Study 4. A study was conducted to determine the skin sensitisation potential of the test substance in albino guinea pigs. Five test animals were used for the study. The concentration of the test substance for the induction and challenge phases were an intradermal induction with 10 injections of 0.1% in water every alternate intradermal and a challenge with 1 injection of 0.1% in water two weeks after the 10th induction injection. Very slight erythema and oedema were noted 24 h after challenge, but these reactions after challenge were not substantially different from those after the induction injections. Under the study conditions and although the number of test animals was limited, the test substance was considered as a non-sensitising to guinea pig skin (Anonymous, 1969).

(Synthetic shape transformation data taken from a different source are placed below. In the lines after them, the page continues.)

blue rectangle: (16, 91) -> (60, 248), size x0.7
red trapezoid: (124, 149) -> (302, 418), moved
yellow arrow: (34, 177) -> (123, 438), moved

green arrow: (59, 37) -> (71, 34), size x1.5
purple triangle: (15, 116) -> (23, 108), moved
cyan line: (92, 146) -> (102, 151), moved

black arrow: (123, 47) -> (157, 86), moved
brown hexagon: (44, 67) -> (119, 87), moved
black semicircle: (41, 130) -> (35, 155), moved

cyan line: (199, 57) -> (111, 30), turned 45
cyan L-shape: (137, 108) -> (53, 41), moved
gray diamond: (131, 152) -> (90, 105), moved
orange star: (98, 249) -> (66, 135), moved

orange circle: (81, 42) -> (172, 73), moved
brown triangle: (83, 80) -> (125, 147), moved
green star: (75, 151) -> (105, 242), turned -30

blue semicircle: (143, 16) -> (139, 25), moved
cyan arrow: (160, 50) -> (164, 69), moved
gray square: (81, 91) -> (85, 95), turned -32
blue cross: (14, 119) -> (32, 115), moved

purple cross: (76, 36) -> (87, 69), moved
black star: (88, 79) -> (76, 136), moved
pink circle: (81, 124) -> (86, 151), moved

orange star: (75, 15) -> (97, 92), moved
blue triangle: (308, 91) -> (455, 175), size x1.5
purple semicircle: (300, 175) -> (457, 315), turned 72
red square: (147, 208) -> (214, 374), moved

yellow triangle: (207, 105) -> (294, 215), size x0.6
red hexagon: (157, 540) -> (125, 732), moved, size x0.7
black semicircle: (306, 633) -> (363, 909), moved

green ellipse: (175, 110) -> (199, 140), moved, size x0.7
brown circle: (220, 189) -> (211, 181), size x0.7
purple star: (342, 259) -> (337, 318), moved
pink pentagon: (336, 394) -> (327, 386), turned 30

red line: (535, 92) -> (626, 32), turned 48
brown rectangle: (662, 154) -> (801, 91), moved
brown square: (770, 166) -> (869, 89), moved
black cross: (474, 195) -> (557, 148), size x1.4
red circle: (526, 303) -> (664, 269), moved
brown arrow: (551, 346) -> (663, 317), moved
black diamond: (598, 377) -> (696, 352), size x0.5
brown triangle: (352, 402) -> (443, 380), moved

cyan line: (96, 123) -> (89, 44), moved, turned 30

Study 5. A study was performed to assess the skin sensitisation potential of the test substance in the albino guinea pig. Ten male test animals were used for the study. The concentration of the test substance for the induction and challenge phases were first an epicutaneous induction of 8 applications of 0.1% in water every day and then an epicutaneous challenge of 1 application of 0.1% in water two weeks after the 8th induction application. No skin reactions were noted 24 h after the first induction application and 24 h after challenge. Under the study conditions and although the number of test animals was limited, the test substance was considered as a non-sensitising to guinea pig skin (Hixson, 1968).

Study 6. Studies were conducted to determine the skin sensitisation potential of the test substance. Basketter (1996) compared the results obtained with various substances, including the present test substance, in an LLNA assay, a guinea pig maximisation test (GMPT) and a Buehler test. Although the test substance was evaluated as non-sensitising in the guinea pig test, the LLNA result was positive. The LLNA test however, can give false positive results for strong irritants (as does the GPMT test), as was demonstrated by the non-sensitising irritant sodium dodecyl sulphate which was tested positive in the LLNA. In order to evaluate possible false-positive results, a range of non-sensitising irritant chemicals, including the test substance were tested in the LLNA. The stimulation index for the test substance did not exceed the factor 3 and thus the outcome was considered negative (Basketter, 1998). Under the study conditions and based on the literature data of LLNA, the test substance was not considered to be a skin sensitiser (Basketter, 1996 and 1998).